The Realtor’s Association of Hamilton-Burlington has released it’s Hamilton Real Estate market stats for January 2018. It’s the first month of the 2018 real estate market and the first month since OFFSI’s new mortgage rules have taken effect. Those rules included a general tightening of lending requirements, but the most significant of those rules was the stress test, which forces all buyers to be qualified at a rate approximately 2 percent higher than the rate that they’re given at the bank, effectively decreasing their budgets by 20 percent.
This is uncharted territory. Rules like these have never been put into effect, so there have been many different viewpoints and opinions as to how this would affect the market. CMHC has come out with their latest announcements and pegs home values to continue to grow over the next three years, despite the new mortgage rules that have taken effect. Of course, all markets are different. Some may be more negatively impacted and some may actually benefit from the rule tightening, believe it or not.
Regardless, it was a record January for our team. We personally sold more homes this January than any January in the last 10 years. Activity seemed to be very brisk. We did seem to encounter quite a few competitive offer situations in which there was more than one bid on a property our clients were looking to purchase, which was surprising. We expected activity to soften up as January is typically one of the slowest months of the year and because of the new rules coming into effect. We thought it might take some time for the market to absorb the new mortgage rules.
Listings in Hamilton Up 0.7 Percent
Looking at Hamilton’s stats, listings were up only 0.7 percent. That’s a much lower number than what we’ve seen during the previous months. Back in the fall, we saw a massive increase in listings, with each subsequent month showing fewer homes coming to the market. At this point, we are fairly stable. Last year, 606 homes were on the market — this year, 610 homes. So it looks like inventory is falling back into line. If this keeps up, inventory will continue to be eaten up, and we may start to see average sale prices pick-up with homes selling quicker.
Sales were down 34 percent, which looks like a fairly drastic number. But when comparing January 2018 to January 2017, this number does not come as much of a surprise. Last January was the busiest January we’ve ever seen in Hamilton. Comparing this January to last January, the difference is going to be very stark.
It was expected that sales would be slower in January 2018 vs. January 2017. The slowdown is not something that anyone should be concerned about. We had a fairly good January in 2018, but it obviously doesn’t compare to the abnormal January we experienced last year. So while some may interpret this as negative, it’s just comparing apples and oranges.
Average Sales Prices Up 6%
Average sales prices were up 6 percent. This is a very interesting number given that last January was probably one of the hottest months we’ve seen in Hamilton for real estate. Average sales prices were appreciating very quickly this time last year, so for us to be higher really shows that the Hamilton market — despite some bumps over the course of the last year — has continued to move forward, and overall home prices continue to be elevated and increasing.

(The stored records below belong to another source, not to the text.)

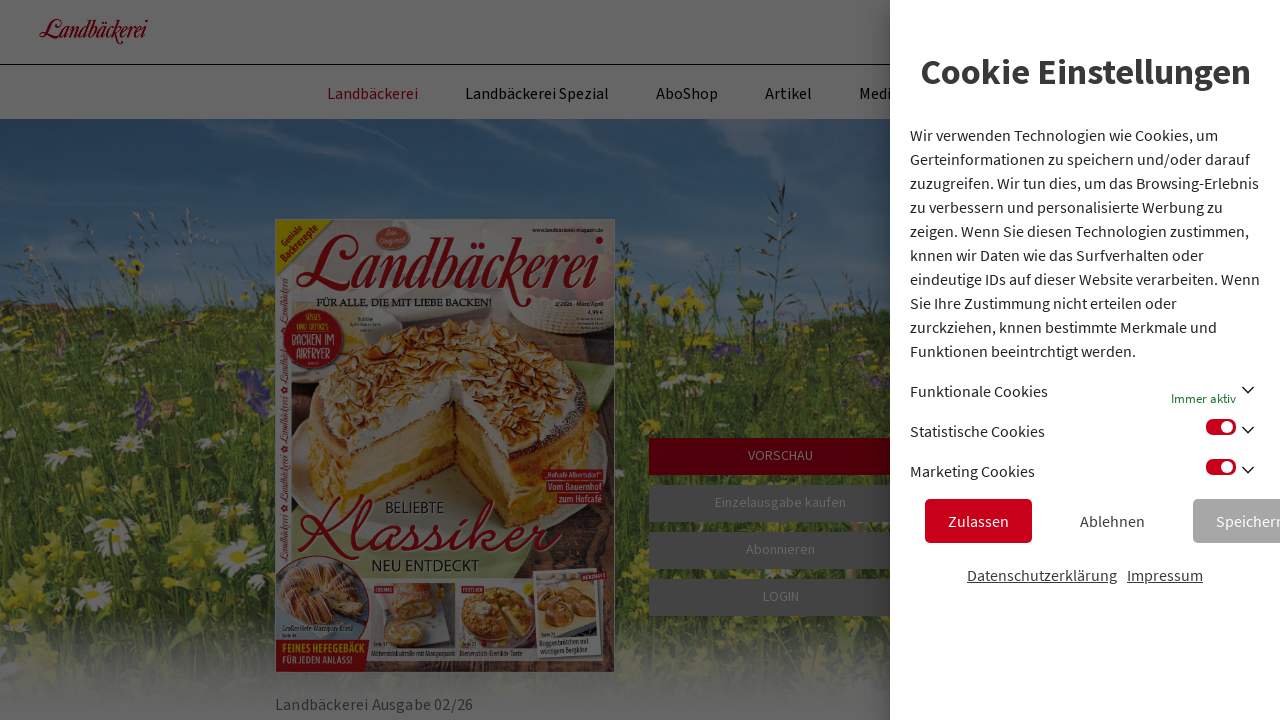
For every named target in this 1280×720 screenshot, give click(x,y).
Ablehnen (1112, 521)
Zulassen (978, 521)
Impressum (1165, 575)
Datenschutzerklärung (1042, 575)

Average sales prices in Burlington are actually down 7.2 percent. Going a bit further to Toronto, normally the city to follow, Toronto’s home prices are down on average over 4 percent. So again, Hamilton is showing continued strength, almost a year now since the Fair Housing Plan was released. We have repeatedly remained positive as far as average sales prices go, and we continue to outshine almost any other community in the Greater Golden Horseshoe.
Days on Market at 45
Days on the market last January were 28. This year, homes spent an average of 45 days on market. This is still a fairly good number. Historically, it’s great. But again, that is 67.7 percent longer than just a year ago. Looking at that number again, I would stress that it isn’t a negative thing. It’s simply a result of comparing this January to the hottest January we’ve ever had in Hamilton real estate.
The numbers may look drastic or negative, and the news media may try to depict it as a market in decline but that is just not the case. Real estate board stats are always based on year-over-year numbers, on a monthly basis. Comparing current stats to the the busiest year ever — will produce drastically different numbers that can be perceived as negative. Putting it all into perspective, 45 days is a great number.
End of month inventory is up 57.8 percent. Last year during January, we had 618 homes left on the market; this year we have 975. To see a 57.8 percent increase is not bad. Inventory remains very balanced. We are not in a buyer’s market. Comparing it to last January, a month in which we had some of the lowest inventory we’ve ever experienced, should not be interpreted negatively.
That’s a quick update on the numbers coming out of Hamilton for January 2018. Hamilton is again proving its resilience and showing the strengths that it has to offer. The fundamentals of our market are stronger than ever. We are beating the trends, and our values continue forward as many other communities across the province have either stalled or are actually seeing a decline.
That’s good news for the Hamilton market and it appears as though things are moving forward better than expected given the new mortgage rules that have come into place. We’ll have to see how things play out over the course of the next few months as mortgage pre-approvals that were locked in at the tail end of 2017 start to expire.